• **WHAT YOU NEED TO DO**: Transcribe only what runs from the line including "felvállalja magát" through the last line of the entries, exactly as it appears.

┏━━

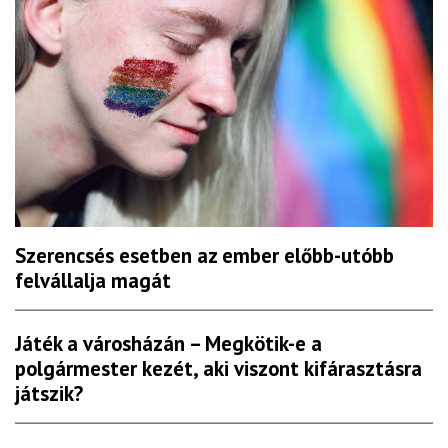
Szerencsés esetben az ember előbb-utóbb
felvállalja magát
Játék a városházán – Megkötik-e a
polgármester kezét, aki viszont kifárasztásra
játszik?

┗━━

• **EXERCISE RESPONSE**:
felvállalja magát
Játék a városházán – Megkötik-e a
polgármester kezét, aki viszont kifárasztásra
játszik?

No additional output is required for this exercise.